- Requirement: Print what the records say exactly, and omit the pictures.

═════ Entries supplied ═════

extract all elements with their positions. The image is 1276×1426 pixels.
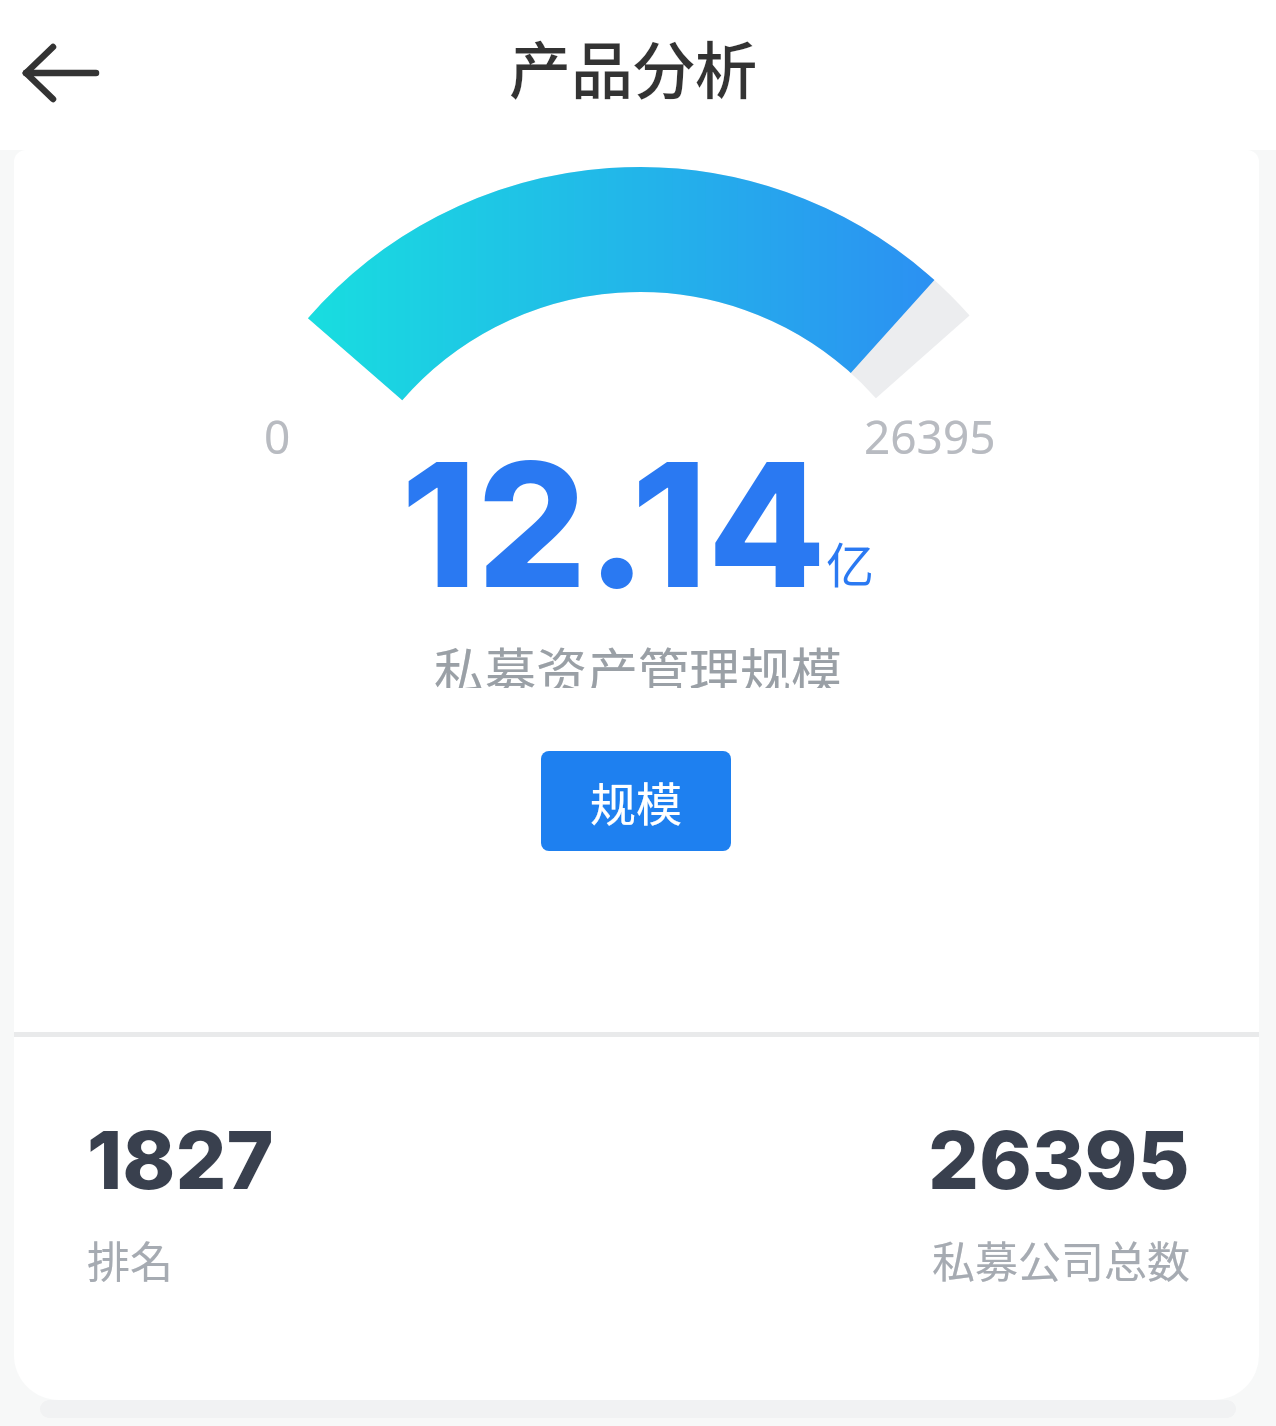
- staticText: 排名: [87, 1228, 173, 1290]
- button[interactable]: 1827: [87, 1111, 274, 1290]
- button[interactable]: 26395: [928, 1111, 1190, 1290]
- staticText: 0: [264, 405, 291, 457]
- button[interactable]: [6, 25, 116, 120]
- button[interactable]: 规模: [541, 751, 731, 851]
- staticText: 12.14: [401, 420, 826, 608]
- staticText: 产品分析: [509, 22, 758, 112]
- staticText: 26395: [864, 405, 996, 457]
- staticText: 1827: [87, 1111, 274, 1208]
- staticText: 26395: [928, 1111, 1190, 1208]
- staticText: 亿: [826, 527, 875, 597]
- staticText: 私募资产管理规模: [434, 632, 843, 688]
- staticText: 规模: [590, 768, 682, 835]
- staticText: 私募公司总数: [932, 1228, 1190, 1290]
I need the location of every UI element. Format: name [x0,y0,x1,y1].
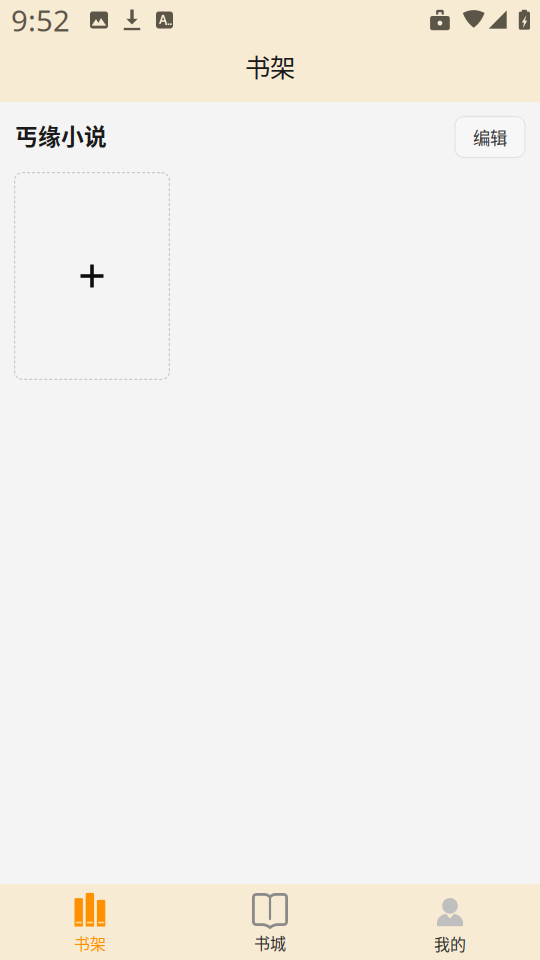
button[interactable]: 添加书籍 [14,172,170,380]
button[interactable]: 书架 [0,884,180,960]
staticText: 9:52 [11,0,70,40]
staticText: 书架 [74,931,106,955]
staticText: 书城 [254,931,286,954]
staticText: 我的 [434,932,466,955]
button[interactable]: 书城 [180,884,360,960]
staticText: 丐缘小说 [15,119,107,151]
button[interactable]: 我的 [360,884,540,960]
staticText: 书架 [245,48,295,84]
staticText: 编辑 [473,124,507,150]
button[interactable]: 编辑 [455,116,525,158]
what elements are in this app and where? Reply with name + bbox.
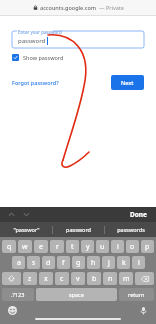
staticText: j [108, 258, 110, 268]
staticText: e [39, 242, 43, 252]
staticText: passwords [117, 226, 145, 233]
staticText: h [91, 258, 96, 268]
button[interactable]: v [71, 272, 85, 285]
button[interactable]: Enter your password [12, 28, 144, 48]
staticText: r [56, 242, 59, 252]
staticText: v [76, 274, 80, 284]
staticText: Next [121, 79, 134, 86]
staticText: c [60, 274, 64, 284]
staticText: m [123, 274, 130, 284]
staticText: x [44, 274, 48, 284]
button[interactable]: Backspace [135, 272, 154, 285]
staticText: y [86, 242, 90, 252]
staticText: p [145, 242, 150, 252]
staticText: return [128, 291, 145, 298]
button[interactable]: e [34, 240, 48, 253]
staticText: space [69, 291, 84, 298]
button[interactable]: "passwor" [0, 222, 52, 237]
button[interactable]: Previous field [6, 209, 17, 220]
staticText: s [32, 258, 36, 268]
staticText: k [122, 258, 126, 268]
staticText: d [46, 258, 51, 268]
button[interactable]: Next field [21, 209, 32, 220]
button[interactable]: p [141, 240, 154, 253]
button[interactable]: f [57, 256, 70, 269]
staticText: a [17, 258, 21, 268]
button[interactable]: Done [127, 208, 150, 221]
staticText: .?123 [11, 291, 25, 298]
button[interactable]: y [81, 240, 94, 253]
staticText: Enter your password [18, 29, 62, 35]
button[interactable]: return [119, 288, 154, 301]
button[interactable]: Emoji [7, 305, 18, 316]
button[interactable]: t [66, 240, 79, 253]
staticText: l [138, 258, 140, 268]
button[interactable]: Shift [2, 272, 21, 285]
staticText: i [117, 242, 119, 252]
button[interactable]: Next [111, 75, 144, 90]
button[interactable]: n [103, 272, 117, 285]
button[interactable]: d [42, 256, 55, 269]
staticText: n [108, 274, 113, 284]
staticText: w [22, 242, 28, 252]
staticText: t [71, 242, 74, 252]
button[interactable]: .?123 [2, 288, 34, 301]
staticText: password [18, 37, 46, 45]
button[interactable]: g [72, 256, 85, 269]
button[interactable]: password [53, 222, 104, 237]
button[interactable]: q [2, 240, 16, 253]
staticText: — Private [99, 4, 124, 11]
button[interactable]: l [132, 256, 145, 269]
button[interactable]: o [126, 240, 139, 253]
staticText: Done [130, 210, 147, 219]
button[interactable]: a [12, 256, 25, 269]
button[interactable]: h [87, 256, 100, 269]
staticText: Show password [23, 54, 64, 61]
button[interactable]: b [87, 272, 101, 285]
button[interactable]: s [27, 256, 40, 269]
button[interactable]: k [117, 256, 130, 269]
button[interactable]: x [39, 272, 53, 285]
button[interactable]: Dictation [138, 305, 149, 316]
button[interactable]: Forgot password? [12, 77, 59, 88]
button[interactable]: c [55, 272, 69, 285]
staticText: accounts.google.com [40, 4, 97, 11]
button[interactable]: w [18, 240, 32, 253]
button[interactable]: passwords [105, 222, 156, 237]
button[interactable]: r [50, 240, 64, 253]
button[interactable]: Address bar [0, 0, 156, 15]
staticText: g [76, 258, 81, 268]
staticText: "passwor" [13, 226, 40, 233]
staticText: b [92, 274, 97, 284]
button[interactable]: j [102, 256, 115, 269]
button[interactable]: z [23, 272, 37, 285]
staticText: o [130, 242, 135, 252]
button[interactable]: m [119, 272, 133, 285]
button[interactable]: space [36, 288, 117, 301]
staticText: Forgot password? [12, 79, 59, 86]
staticText: z [28, 274, 32, 284]
button[interactable]: u [96, 240, 109, 253]
staticText: u [100, 242, 105, 252]
button[interactable]: Show password [12, 54, 64, 61]
staticText: f [62, 258, 65, 268]
staticText: password [66, 226, 91, 233]
staticText: q [7, 242, 12, 252]
button[interactable]: i [111, 240, 124, 253]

═════

- Output below:
extract all elements with their positions. The image is 1276×1426 pixels.
- staticText: 排名: [87, 1228, 173, 1290]
- button[interactable]: 1827: [87, 1111, 274, 1290]
- button[interactable]: 26395: [928, 1111, 1190, 1290]
- staticText: 0: [264, 405, 291, 457]
- button[interactable]: [6, 25, 116, 120]
- button[interactable]: 规模: [541, 751, 731, 851]
- staticText: 12.14: [401, 420, 826, 608]
- staticText: 产品分析: [509, 22, 758, 112]
- staticText: 26395: [864, 405, 996, 457]
- staticText: 1827: [87, 1111, 274, 1208]
- staticText: 26395: [928, 1111, 1190, 1208]
- staticText: 亿: [826, 527, 875, 597]
- staticText: 私募资产管理规模: [434, 632, 843, 688]
- staticText: 规模: [590, 768, 682, 835]
- staticText: 私募公司总数: [932, 1228, 1190, 1290]
I need the location of every UI element. Format: name [x0,y0,x1,y1].
button[interactable]: 添加书籍 [14,172,170,380]
button[interactable]: 书架 [0,884,180,960]
staticText: 9:52 [11,0,70,40]
staticText: 书架 [74,931,106,955]
staticText: 书城 [254,931,286,954]
staticText: 我的 [434,932,466,955]
button[interactable]: 书城 [180,884,360,960]
staticText: 丐缘小说 [15,119,107,151]
button[interactable]: 我的 [360,884,540,960]
staticText: 书架 [245,48,295,84]
staticText: 编辑 [473,124,507,150]
button[interactable]: 编辑 [455,116,525,158]
what elements are in this app and where? Reply with name + bbox.
staticText: j [108, 258, 110, 268]
staticText: e [39, 242, 43, 252]
staticText: passwords [117, 226, 145, 233]
staticText: h [91, 258, 96, 268]
button[interactable]: v [71, 272, 85, 285]
button[interactable]: Enter your password [12, 28, 144, 48]
staticText: r [56, 242, 59, 252]
staticText: v [76, 274, 80, 284]
staticText: Next [121, 79, 134, 86]
staticText: c [60, 274, 64, 284]
staticText: m [123, 274, 130, 284]
staticText: x [44, 274, 48, 284]
button[interactable]: Backspace [135, 272, 154, 285]
staticText: y [86, 242, 90, 252]
staticText: p [145, 242, 150, 252]
staticText: return [128, 291, 145, 298]
button[interactable]: e [34, 240, 48, 253]
staticText: space [69, 291, 84, 298]
button[interactable]: "passwor" [0, 222, 52, 237]
button[interactable]: Previous field [6, 209, 17, 220]
staticText: s [32, 258, 36, 268]
staticText: k [122, 258, 126, 268]
staticText: d [46, 258, 51, 268]
button[interactable]: Next field [21, 209, 32, 220]
button[interactable]: p [141, 240, 154, 253]
button[interactable]: f [57, 256, 70, 269]
staticText: a [17, 258, 21, 268]
button[interactable]: Done [127, 208, 150, 221]
staticText: .?123 [11, 291, 25, 298]
button[interactable]: y [81, 240, 94, 253]
staticText: Enter your password [18, 29, 62, 35]
button[interactable]: return [119, 288, 154, 301]
button[interactable]: Emoji [7, 305, 18, 316]
button[interactable]: t [66, 240, 79, 253]
staticText: l [138, 258, 140, 268]
button[interactable]: Shift [2, 272, 21, 285]
staticText: i [117, 242, 119, 252]
button[interactable]: Next [111, 75, 144, 90]
button[interactable]: n [103, 272, 117, 285]
button[interactable]: d [42, 256, 55, 269]
staticText: n [108, 274, 113, 284]
staticText: w [22, 242, 28, 252]
staticText: t [71, 242, 74, 252]
button[interactable]: .?123 [2, 288, 34, 301]
staticText: password [18, 37, 46, 45]
button[interactable]: g [72, 256, 85, 269]
button[interactable]: password [53, 222, 104, 237]
button[interactable]: q [2, 240, 16, 253]
staticText: — Private [99, 4, 124, 11]
button[interactable]: l [132, 256, 145, 269]
button[interactable]: o [126, 240, 139, 253]
staticText: Done [130, 210, 147, 219]
button[interactable]: a [12, 256, 25, 269]
button[interactable]: h [87, 256, 100, 269]
staticText: Show password [23, 54, 64, 61]
button[interactable]: b [87, 272, 101, 285]
button[interactable]: s [27, 256, 40, 269]
button[interactable]: k [117, 256, 130, 269]
button[interactable]: x [39, 272, 53, 285]
button[interactable]: Dictation [138, 305, 149, 316]
button[interactable]: Forgot password? [12, 77, 59, 88]
button[interactable]: c [55, 272, 69, 285]
staticText: accounts.google.com [40, 4, 97, 11]
button[interactable]: w [18, 240, 32, 253]
button[interactable]: passwords [105, 222, 156, 237]
button[interactable]: r [50, 240, 64, 253]
button[interactable]: Address bar [0, 0, 156, 15]
staticText: g [76, 258, 81, 268]
staticText: "passwor" [13, 226, 40, 233]
staticText: b [92, 274, 97, 284]
button[interactable]: j [102, 256, 115, 269]
button[interactable]: z [23, 272, 37, 285]
staticText: o [130, 242, 135, 252]
button[interactable]: m [119, 272, 133, 285]
button[interactable]: space [36, 288, 117, 301]
staticText: Forgot password? [12, 79, 59, 86]
staticText: z [28, 274, 32, 284]
button[interactable]: u [96, 240, 109, 253]
staticText: u [100, 242, 105, 252]
button[interactable]: Show password [12, 54, 64, 61]
staticText: f [62, 258, 65, 268]
staticText: password [66, 226, 91, 233]
staticText: q [7, 242, 12, 252]
button[interactable]: i [111, 240, 124, 253]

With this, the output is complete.